(Collected data entries)
________
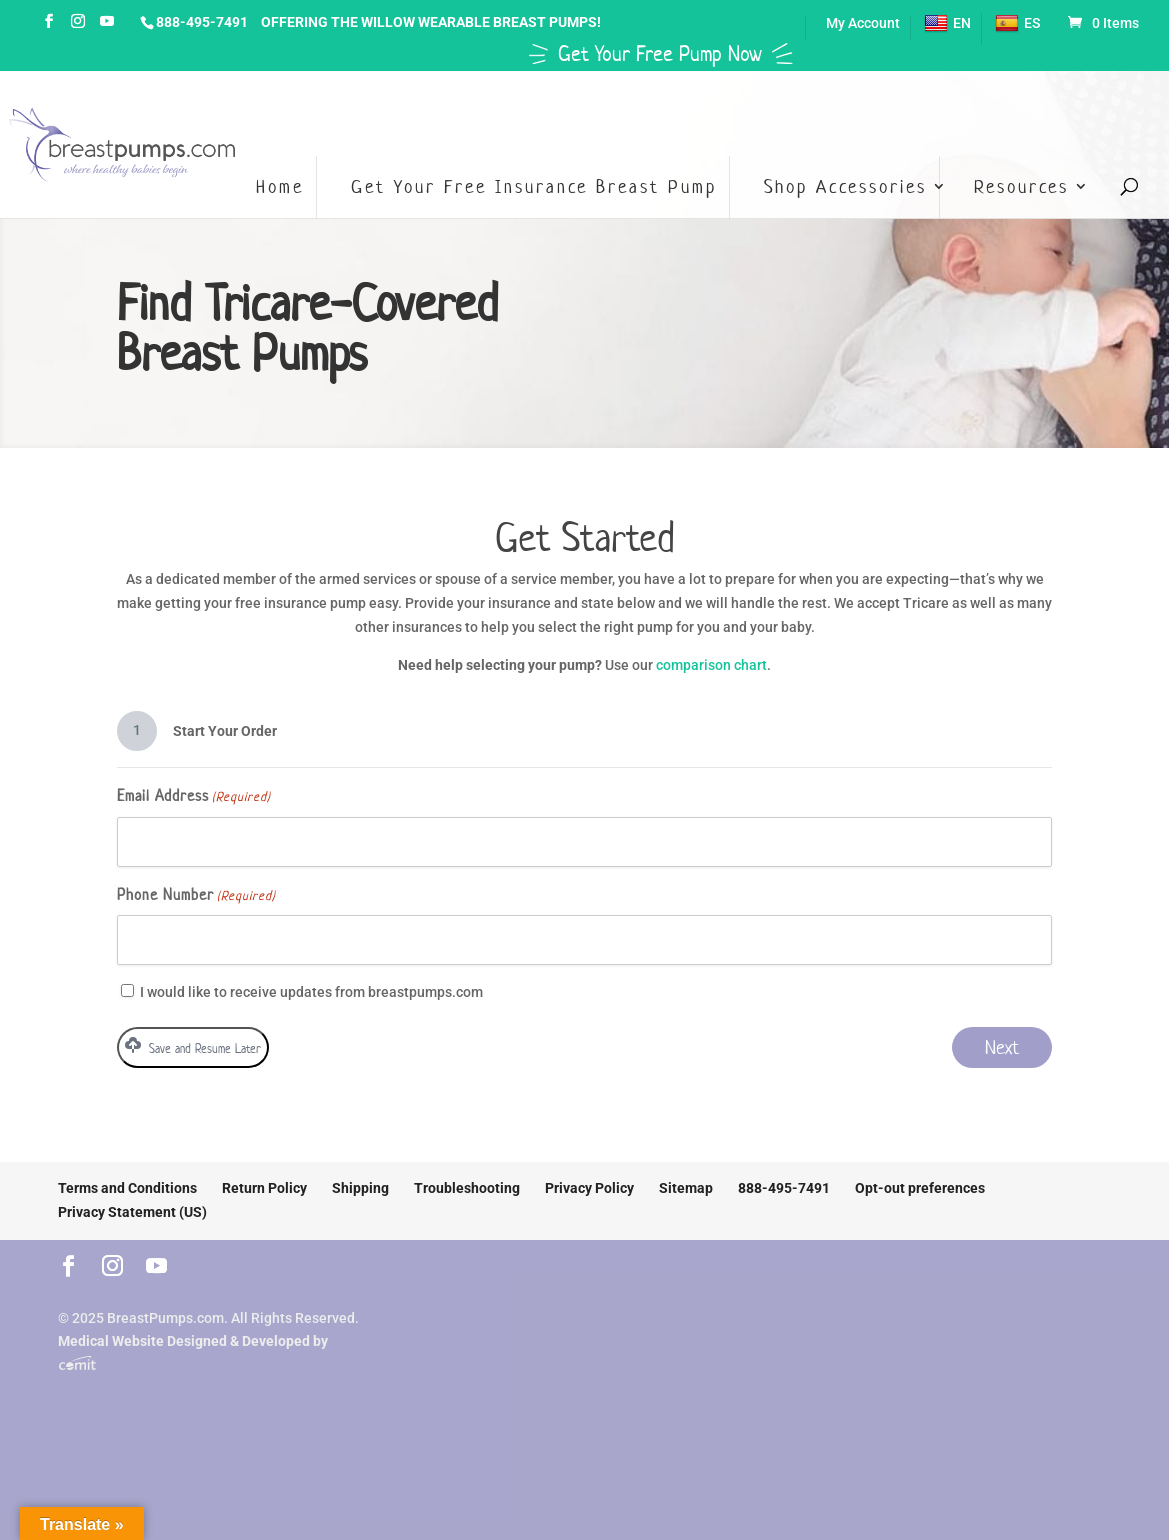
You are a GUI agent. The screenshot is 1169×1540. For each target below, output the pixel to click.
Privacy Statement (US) (132, 1212)
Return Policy (264, 1188)
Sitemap (686, 1188)
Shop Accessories (845, 186)
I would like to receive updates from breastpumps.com (311, 992)
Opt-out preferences (920, 1188)
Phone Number (196, 896)
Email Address (194, 797)
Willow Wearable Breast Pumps (479, 22)
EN (947, 24)
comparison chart (711, 665)
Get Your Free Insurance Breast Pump (534, 186)
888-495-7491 (202, 22)
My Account (863, 23)
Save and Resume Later (193, 1047)
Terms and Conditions (127, 1188)
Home (280, 186)
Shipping (360, 1188)
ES (1017, 24)
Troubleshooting (467, 1188)
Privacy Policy (589, 1188)
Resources (1021, 186)
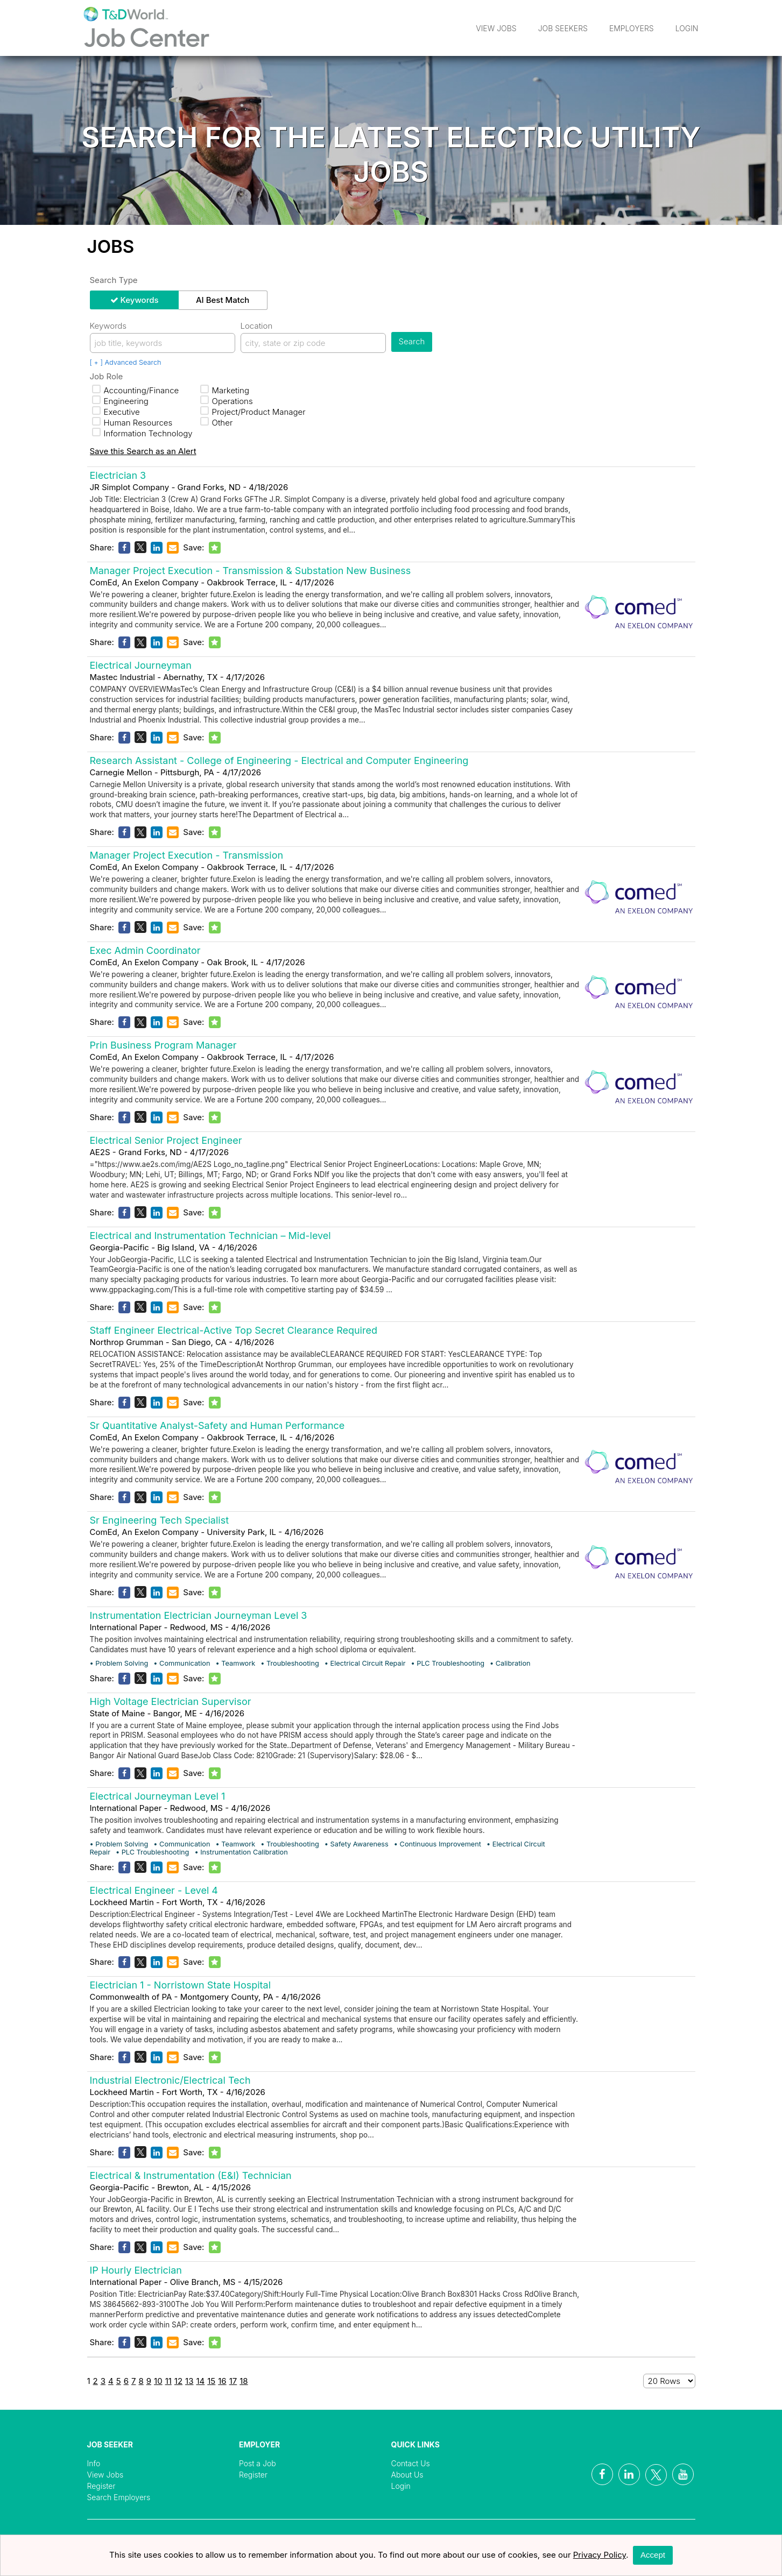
________
How many lines in the entries above hold the word "Privacy"? Reply with the number by itself.

» **Task result**:
2